It seems fantastical to imagine that a U.S. president’s failed attempt to overturn an election he lost should inspire a coup in a far-off country he probably couldn’t find on a map. But ex-President Trump’s example has encouraged and enabled right wing authoritarian populists from Brazil to Poland to the Philippines. Why shouldn’t it inspire the generals in Myanmar?
The coincidence is, to say the least, striking. A few days after Americans rejected Trump by a margin of 7 million votes, Myanmar’s National League for Democracy (NLD) won a much bigger parliamentary landslide over the military’s proxy party. The country’s election commission and the watching world declared the election free and fair, despite the disenfranchisement of many members of its many restive and aggrieved ethnic minorities. (Their votes wouldn’t have changed the outcome; they tend to loathe and fear the military even more than they resent the NLD for failing to curb it.)
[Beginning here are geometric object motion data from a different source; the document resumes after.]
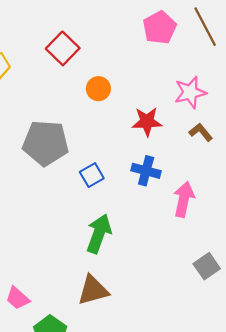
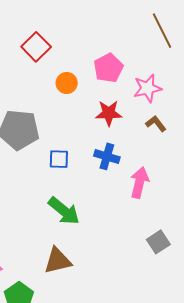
pink pentagon: (160, 28) -> (108, 68), moved
blue square: (92, 175) -> (59, 159), turned 30
green arrow: (99, 234) -> (64, 211), turned 108

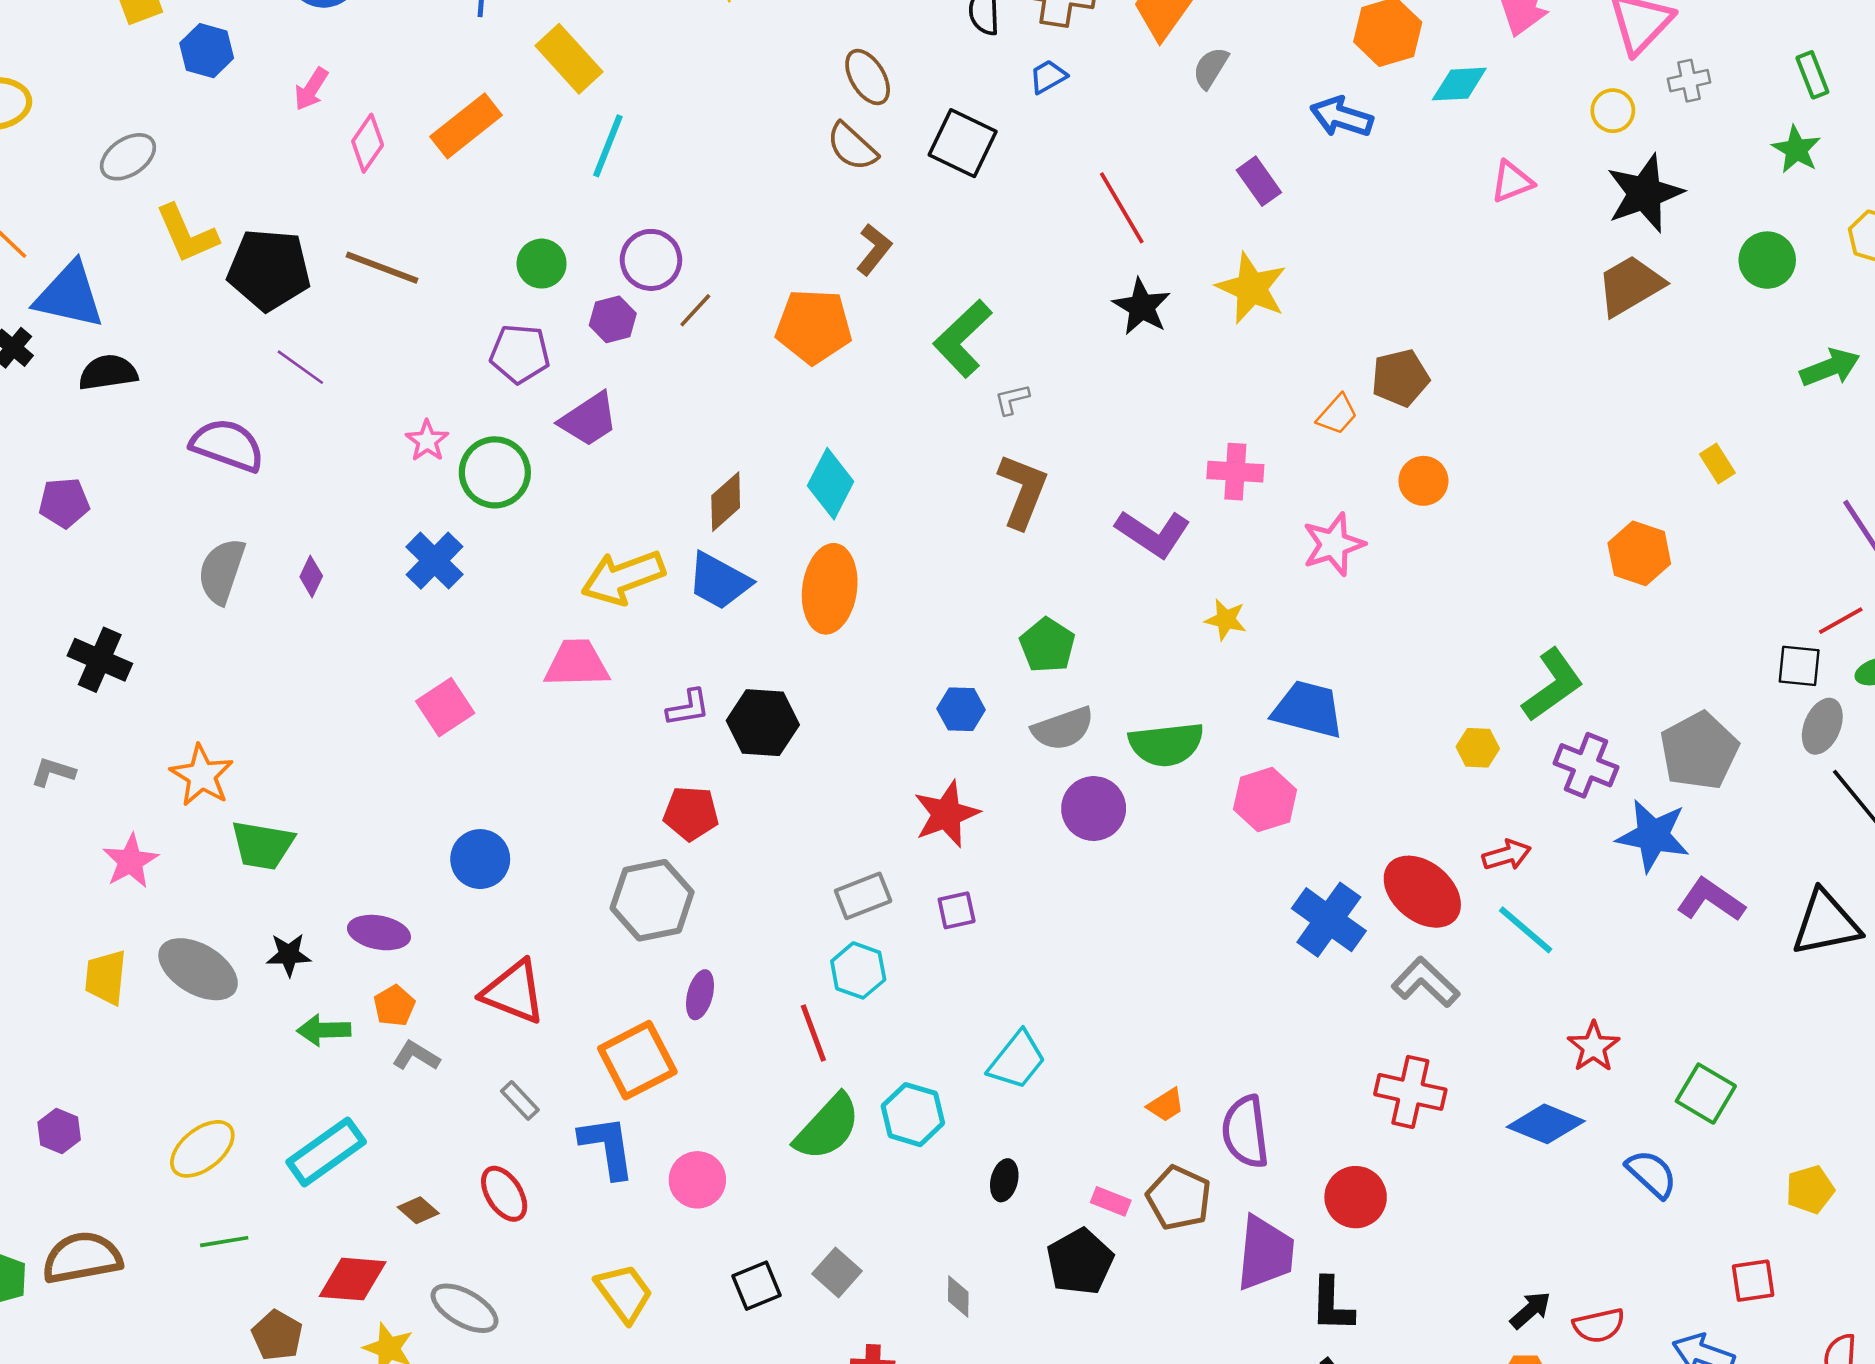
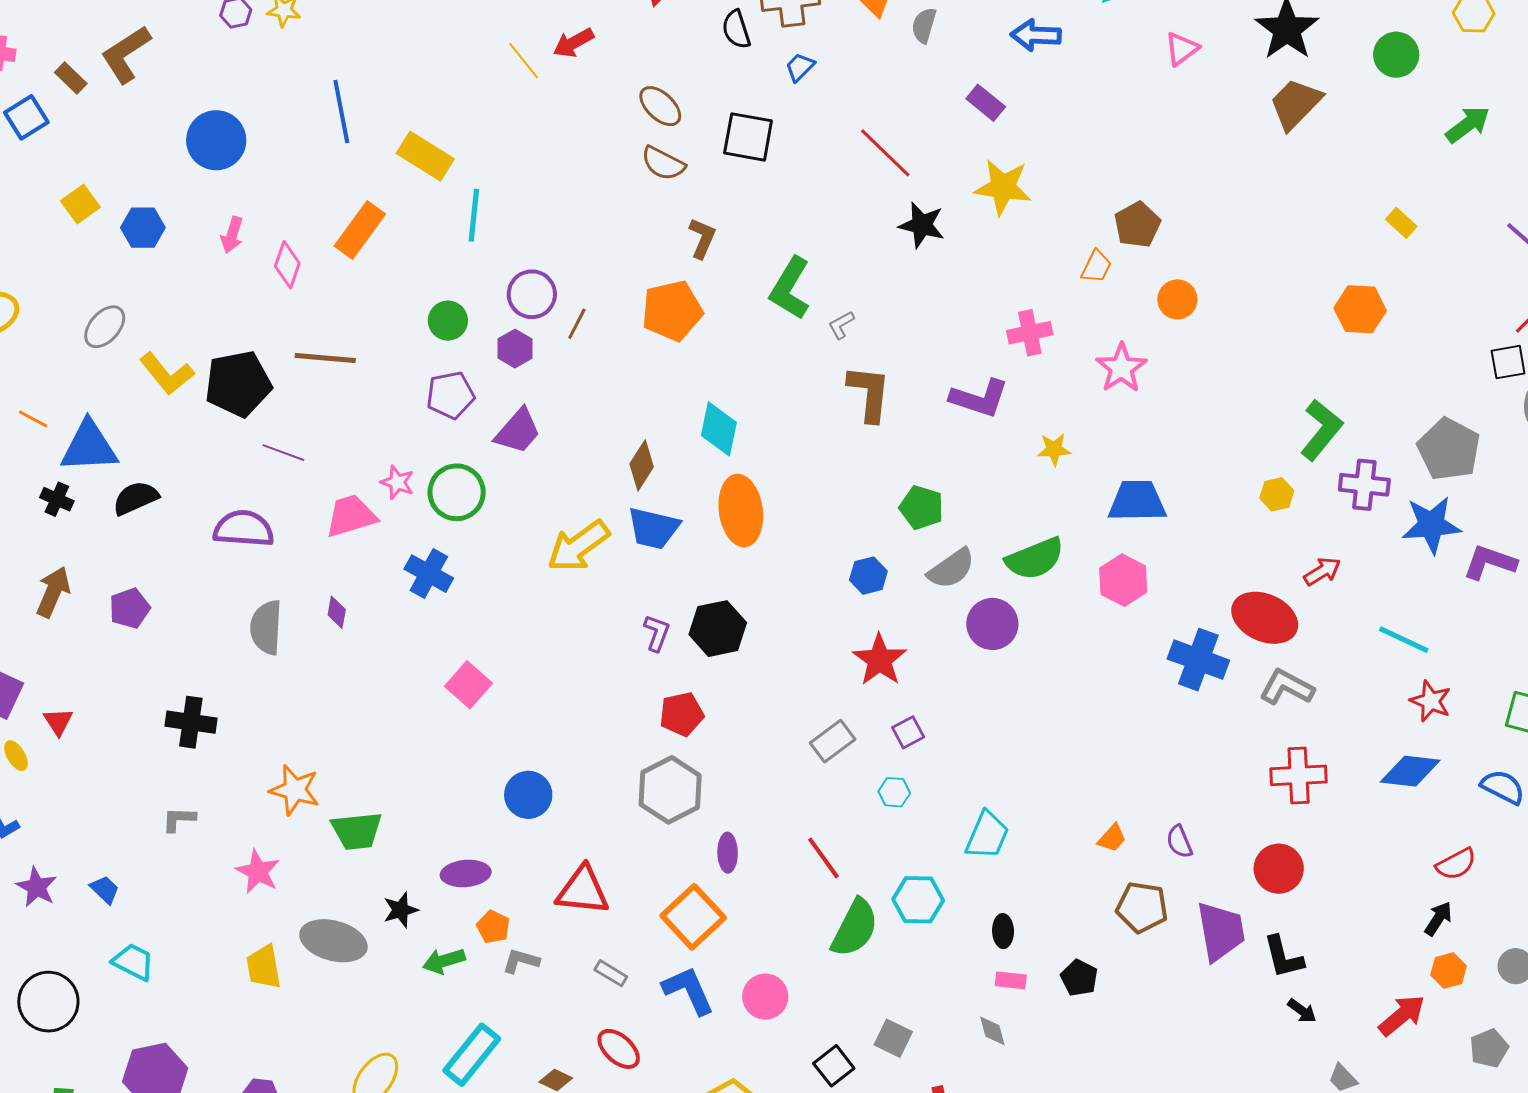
pink trapezoid: (577, 664) -> (351, 516), moved
purple L-shape: (688, 708) -> (657, 633), turned -45
cyan line: (1526, 930) -> (1404, 640), moved
cyan hexagon: (858, 970) -> (894, 792), moved, size x0.7
purple semicircle: (1245, 1132) -> (1179, 842), size x0.6
pink rectangle: (1111, 1201) -> (1011, 980), moved
black pentagon: (1080, 1262) -> (1079, 978), size x0.7
red semicircle: (1599, 1325) -> (1456, 864), moved

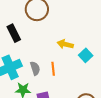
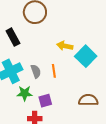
cyan square: (86, 55) -> (86, 56), size x1.5

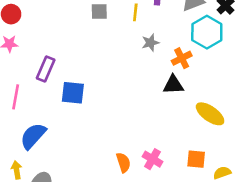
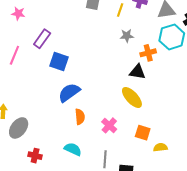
yellow ellipse: (210, 114) -> (132, 97), moved
blue semicircle: (33, 136) -> (69, 93), moved
orange semicircle: (123, 162) -> (80, 117), moved

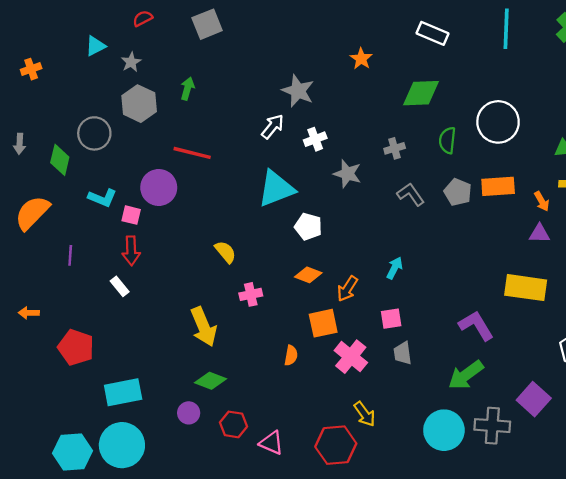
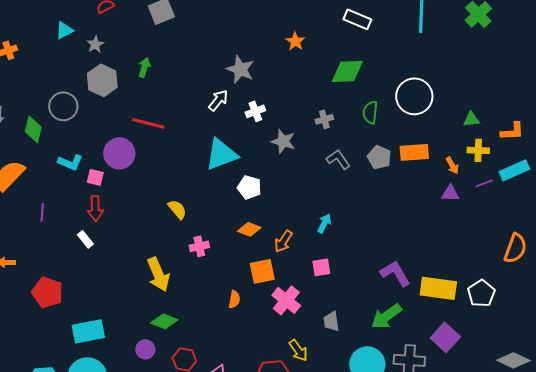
yellow rectangle: (526, 288) -> (438, 288), moved
gray trapezoid: (403, 353) -> (331, 321), moved

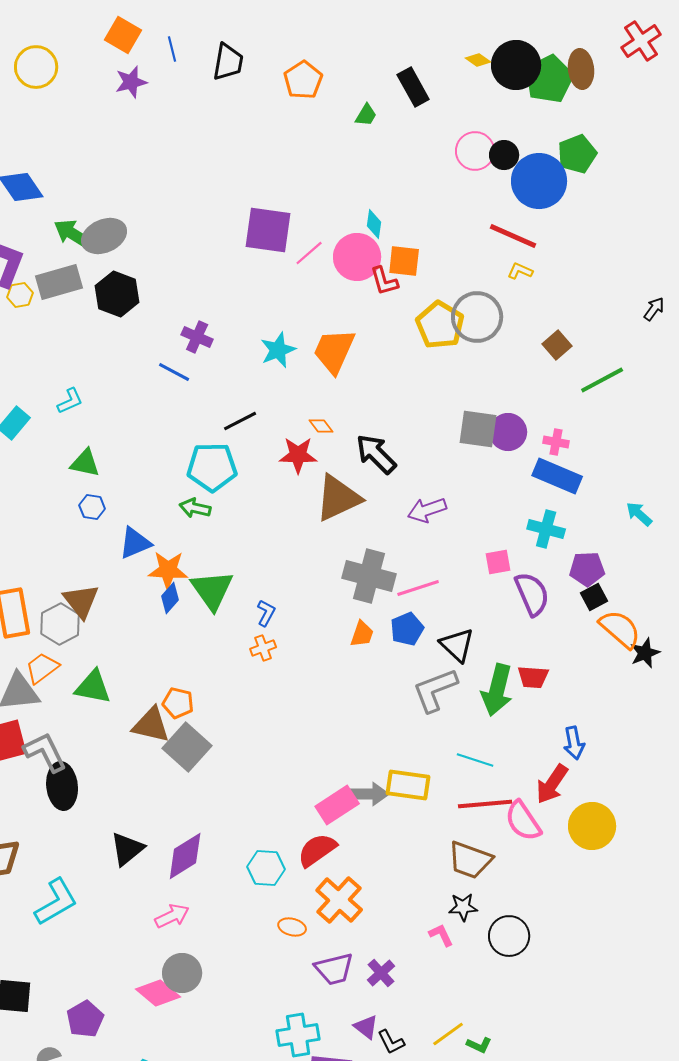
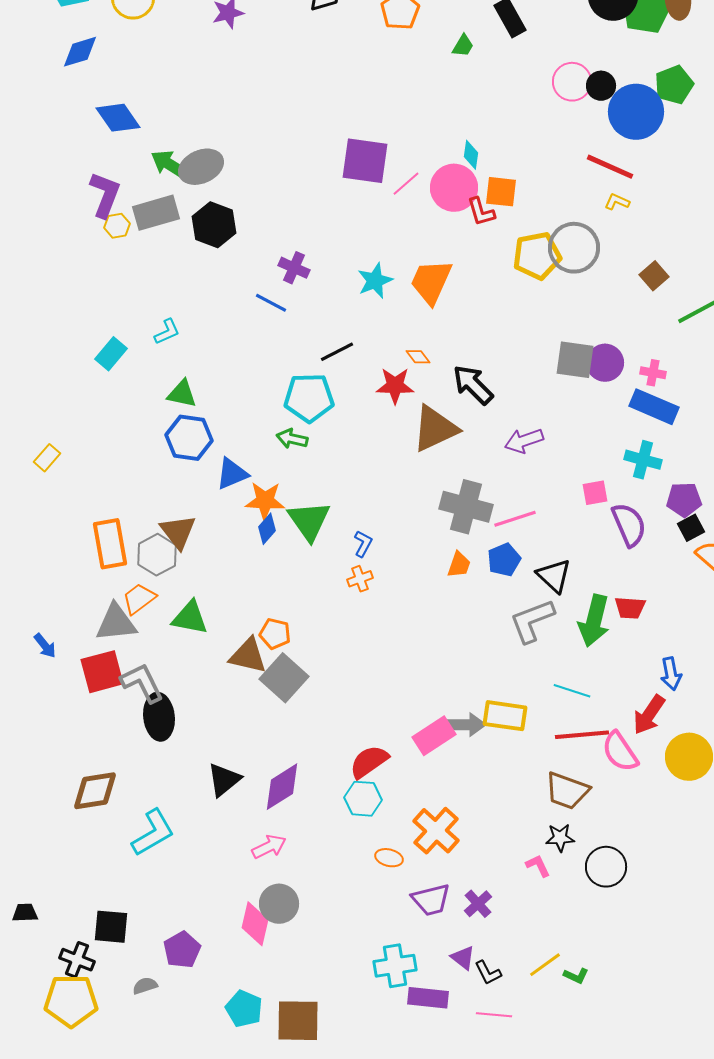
yellow pentagon: (440, 325) -> (537, 256), turned 30
blue hexagon: (92, 507) -> (189, 438), size x1.8
red semicircle: (317, 850) -> (369, 762), moved
pink diamond: (158, 993) -> (255, 924), turned 63

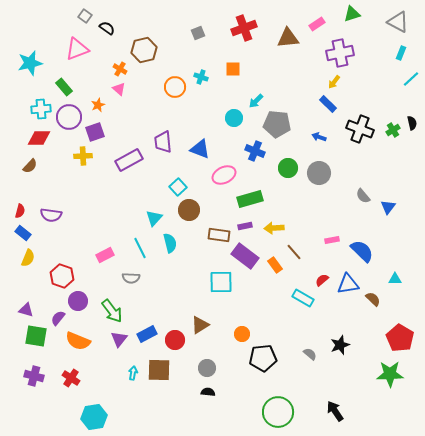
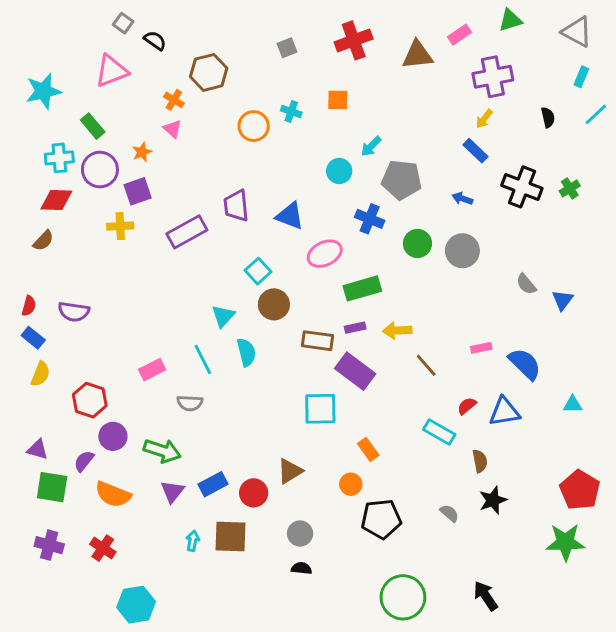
black semicircle: (412, 123) -> (548, 117), moved
orange rectangle: (275, 265) -> (368, 449), moved
brown semicircle: (373, 299) -> (480, 461), moved, turned 35
green arrow: (112, 311) -> (162, 451), turned -35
The generals grumbled, Trump-style, that the election was rigged, and rumors flew of an impending backlash. Then, on Monday, they did what Trump and the mob that stormed the Capitol failed to do. They overturned the elected government and arrested its leadership and many civil-society leaders. Among those detained is the NLD’s guiding light, Aung San Suu Kyi, 75, who, though barred from the presidency by a military-drafted constitution and tarnished by her support of the army’s genocidal campaign against Rohingya Muslims, still commands the party and the loyalty of a citizenry that still sees her as the best hope for democracy.
It’s not the first time the military, which first deposed a civilian government in 1962, has overturned an election. But it’s the first time since 1990, when, in a bid for legitimacy after brutally suppressing a pro-democracy uprising, the military called a vote it expected to win. When it became clear the NLD would win, the generals stopped the count, hardened their rule, and continued enriching themselves and impoverishing the rest of the country.
By 2015, that rule was fraying under sanctions and mismanagement. The generals let the NLD participate in elections again, under a constitution that reserved for the military the security ministries and a quarter of parliamentary seats, and protected soldiers from prosecution. The idea was supposed to be a “balanced” transition to democracy, with which Suu Kyi complied at the cost of her once-saintly reputation. But letting go is hard to do, especially for authoritarian kleptocrats. The current chief general, Min Aung Hlaing, has hung on past the date he was supposed to turn over command and reportedly talked of becoming president himself.
The Biden administration has denounced the recent post-election takeover and threatened new sanctions. But the sanctions it already enforced against various military figures, including Min Aung Hlaing, didn’t deter the putsch. The U.S. government has limited leverage in Burma (as it still calls the country in defiance of a name change enacted by the junta). The real economic power there is China, which has no scruples about crushing democracy as long as it gets to plunder the country’s rich resources, from timber and hydropower to the elephant skin newly prized in “traditional” medicine.
Biden should have at least one Republican ally in trying to punish this assault on an election. Ironically enough, that ally would be Senate Minority Leader Mitch McConnell. The wily Kentucky Republican is perhaps the most steadfast and outspoken congressional defender of democracy in Myanmar. From Aung San Suu Kyi to Mitch McConnell, people are often more complicated, and less uniformly saintly or devilish, than their reputations.